%%
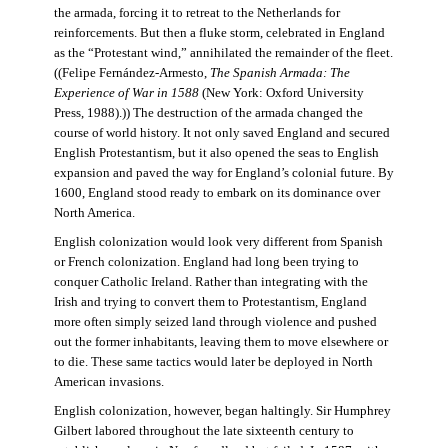
the armada, forcing it to retreat to the Netherlands for
reinforcements. But then a fluke storm, celebrated in England
as the “Protestant wind,” annihilated the remainder of the fleet.
((Felipe Fernández-Armesto,
The Spanish Armada: The
Experience of War in 1588
(New York: Oxford University
Press, 1988).)) The destruction of the armada changed the
course of world history. It not only saved England and secured
English Protestantism, but it also opened the seas to English
expansion and paved the way for England’s colonial future. By
1600, England stood ready to embark on its dominance over
North America.
English colonization would look very different from Spanish
or French colonization. England had long been trying to
conquer Catholic Ireland. Rather than integrating with the
Irish and trying to convert them to Protestantism, England
more often simply seized land through violence and pushed
out the former inhabitants, leaving them to move elsewhere or
to die. These same tactics would later be deployed in North
American invasions.
English colonization, however, began haltingly. Sir Humphrey
Gilbert labored throughout the late sixteenth century to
%%
**Your goal**
Review the material and copy each line in which the word "them" appears.

**Worked solution**
Irish and trying to convert them to Protestantism, England
out the former inhabitants, leaving them to move elsewhere or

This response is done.